## Exercise prompt
Below are records; copy every line in them that holds the word "allowed".

## The records
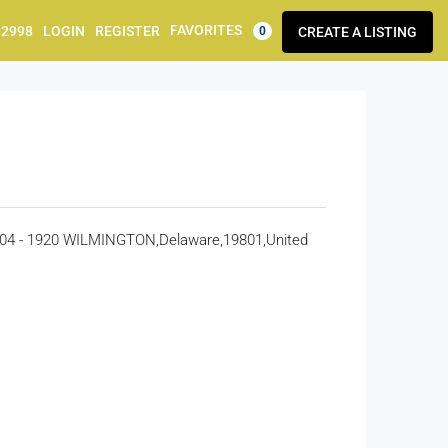
FAVORITES
92998
LOGIN
REGISTER
CREATE A LISTING
0
 - 1920 WILMINGTON,Delaware,19801,United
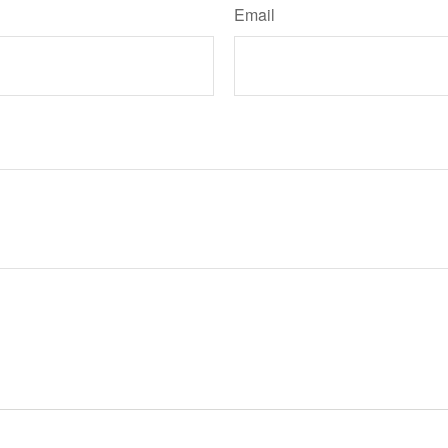
Email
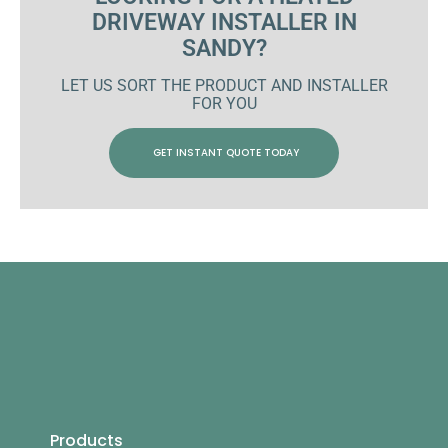
DRIVEWAY INSTALLER IN
SANDY?
LET US SORT THE PRODUCT AND INSTALLER
FOR YOU
GET INSTANT QUOTE TODAY
Products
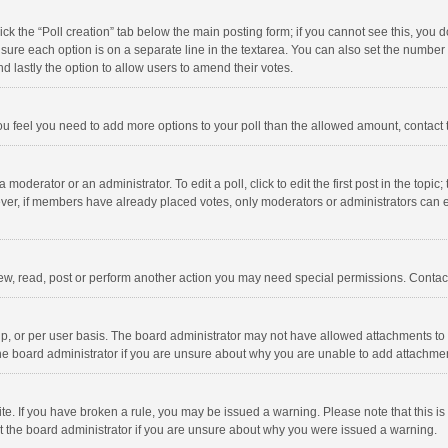
click the “Poll creation” tab below the main posting form; if you cannot see this, you
ng sure each option is on a separate line in the textarea. You can also set the numbe
 and lastly the option to allow users to amend their votes.
f you feel you need to add more options to your poll than the allowed amount, contact
 moderator or an administrator. To edit a poll, click to edit the first post in the topic
ever, if members have already placed votes, only moderators or administrators can edi
ew, read, post or perform another action you may need special permissions. Contact
, or per user basis. The board administrator may not have allowed attachments to b
he board administrator if you are unsure about why you are unable to add attachme
site. If you have broken a rule, you may be issued a warning. Please note that this 
ct the board administrator if you are unsure about why you were issued a warning.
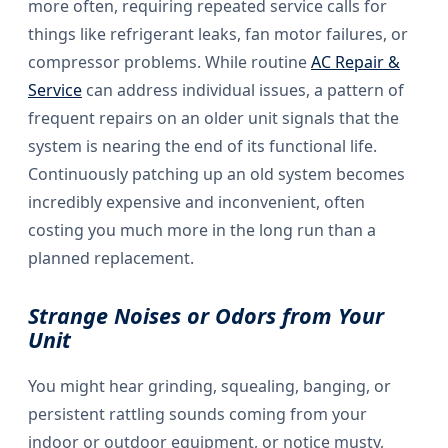
more often, requiring repeated service calls for
things like refrigerant leaks, fan motor failures, or
compressor problems. While routine
AC Repair &
Service
can address individual issues, a pattern of
frequent repairs on an older unit signals that the
system is nearing the end of its functional life.
Continuously patching up an old system becomes
incredibly expensive and inconvenient, often
costing you much more in the long run than a
planned replacement.
Strange Noises or Odors from Your
Unit
You might hear grinding, squealing, banging, or
persistent rattling sounds coming from your
indoor or outdoor equipment, or notice musty,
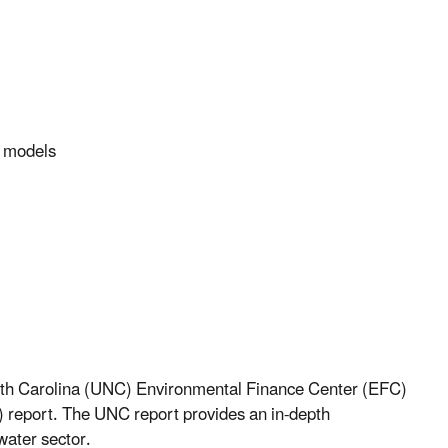
y models
orth Carolina (UNC) Environmental Finance Center (EFC)
”) report. The UNC report provides an in-depth
water sector.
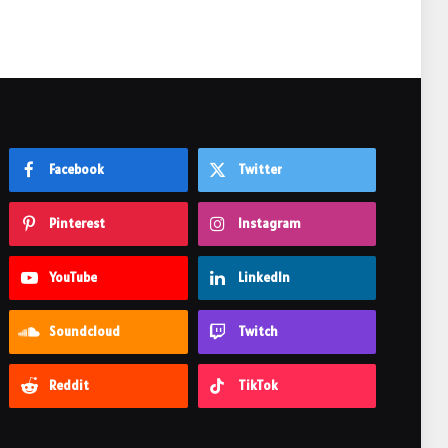
Facebook
Twitter
Pinterest
Instagram
YouTube
LinkedIn
Soundcloud
Twitch
Reddit
TikTok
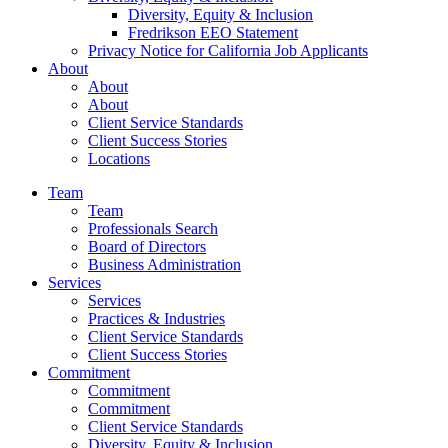
Diversity, Equity & Inclusion
Fredrikson EEO Statement
Privacy Notice for California Job Applicants
About
About
About
Client Service Standards
Client Success Stories
Locations
Team
Team
Professionals Search
Board of Directors
Business Administration
Services
Services
Practices & Industries
Client Service Standards
Client Success Stories
Commitment
Commitment
Commitment
Client Service Standards
Diversity, Equity & Inclusion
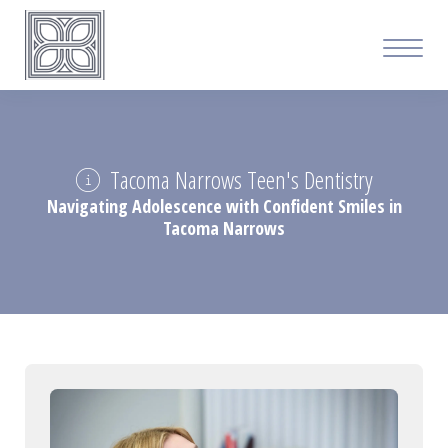
Tacoma Narrows Teen's Dentistry
Navigating Adolescence with Confident Smiles in
Tacoma Narrows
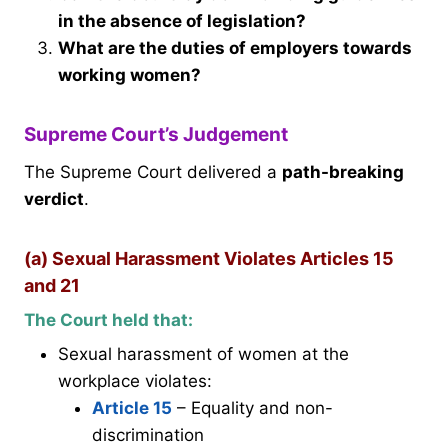
in the absence of legislation?
What are the duties of employers towards
working women?
Supreme Court’s Judgement
The Supreme Court delivered a
path-breaking
verdict
.
(a) Sexual Harassment Violates Articles 15
and 21
The Court held that:
Sexual harassment of women at the
workplace violates:
Article 15
– Equality and non-
discrimination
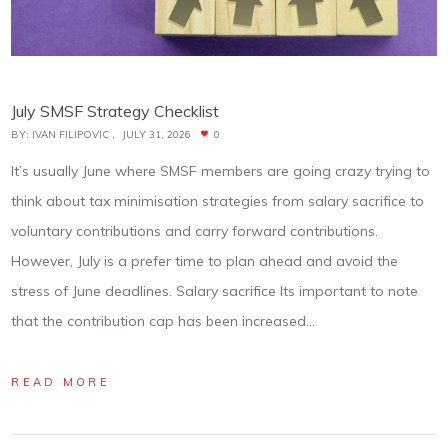
July SMSF Strategy Checklist
BY:
IVAN FILIPOVIC
JULY 31, 2026
0
It’s usually June where SMSF members are going crazy trying to
think about tax minimisation strategies from salary sacrifice to
voluntary contributions and carry forward contributions.
However, July is a prefer time to plan ahead and avoid the
stress of June deadlines. Salary sacrifice Its important to note
that the contribution cap has been increased…
READ MORE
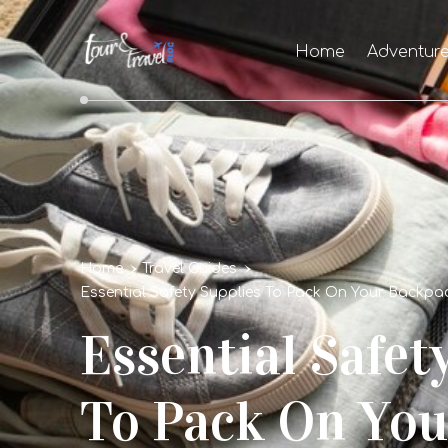
Home
Adventur
Home
Travel Guides
Essential Safety Supplies To Pack On Your Backpac
Essential Safet
To Pack On You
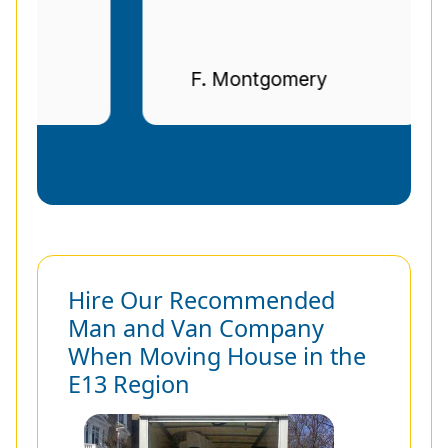
F. Montgomery
Hire Our Recommended
Man and Van Company
When Moving House in the
E13 Region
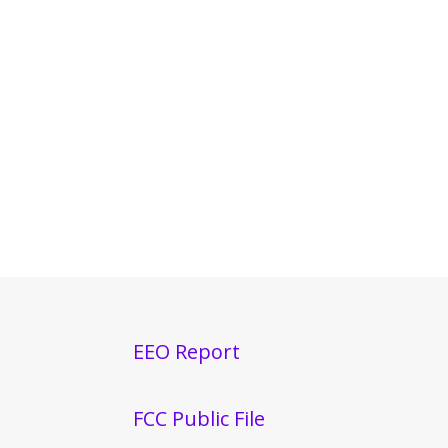
EEO Report
FCC Public File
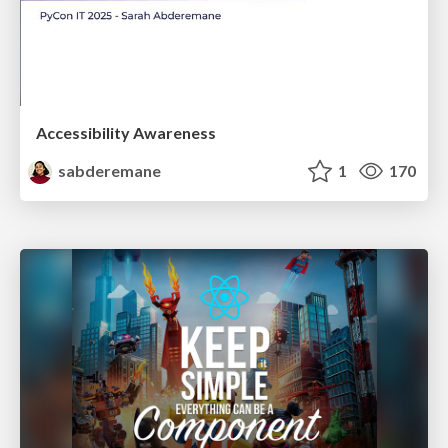
Accessibility Awareness
sabderemane
1
170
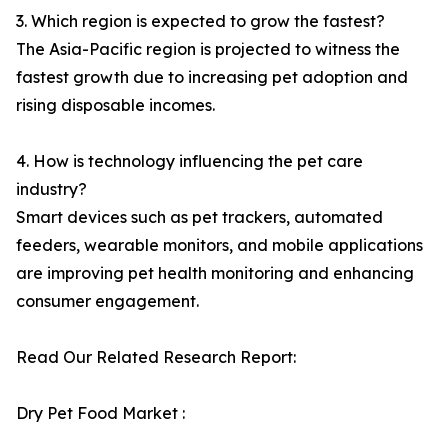
3. Which region is expected to grow the fastest?
The Asia-Pacific region is projected to witness the
fastest growth due to increasing pet adoption and
rising disposable incomes.
4. How is technology influencing the pet care
industry?
Smart devices such as pet trackers, automated
feeders, wearable monitors, and mobile applications
are improving pet health monitoring and enhancing
consumer engagement.
Read Our Related Research Report:
Dry Pet Food Market :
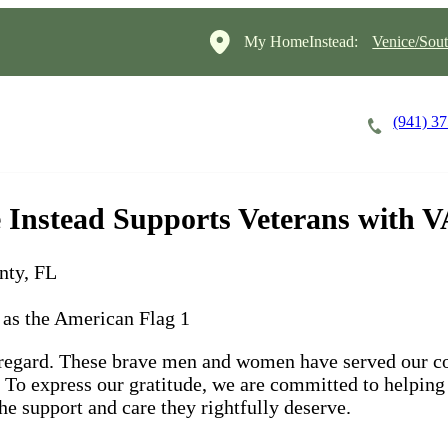
My HomeInstead:
Venice/Sout
(941) 3
Careers
Cost of Care
About
nstead Supports Veterans with VA
nty, FL
 regard. These brave men and women have served our co
s. To express our gratitude, we are committed to helping
he support and care they rightfully deserve.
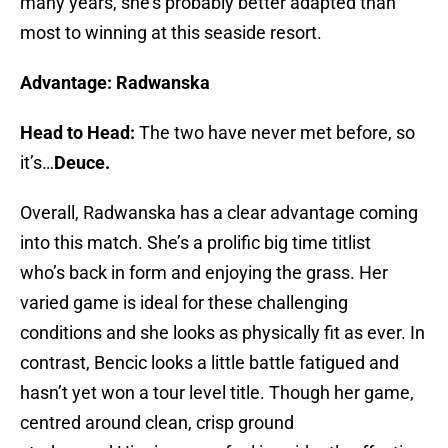
many years, she’s probably better adapted than
most to winning at this seaside resort.
Advantage: Radwanska
Head to Head:
The two have never met before, so
it’s…
Deuce.
Overall, Radwanska has a clear advantage coming
into this match. She’s a prolific big time titlist
who’s back in form and enjoying the grass. Her
varied game is ideal for these challenging
conditions and she looks as physically fit as ever. In
contrast, Bencic looks a little battle fatigued and
hasn’t yet won a tour level title. Though her game,
centred around clean, crisp ground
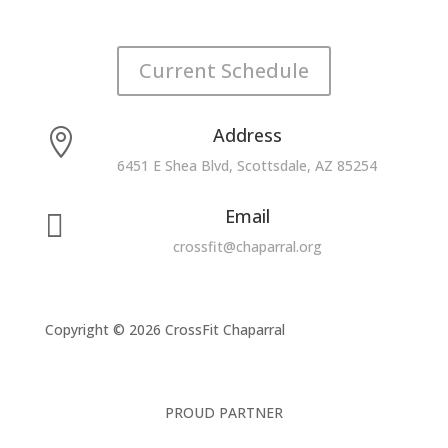
Current Schedule
Address

6451 E Shea Blvd, Scottsdale, AZ 85254
Email

crossfit@chaparral.org
Copyright © 2026 CrossFit Chaparral
PROUD PARTNER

## Answer to this exercise
f you feel you need to add more options to your poll than the allowed amount, contact
, or per user basis. The board administrator may not have allowed attachments to b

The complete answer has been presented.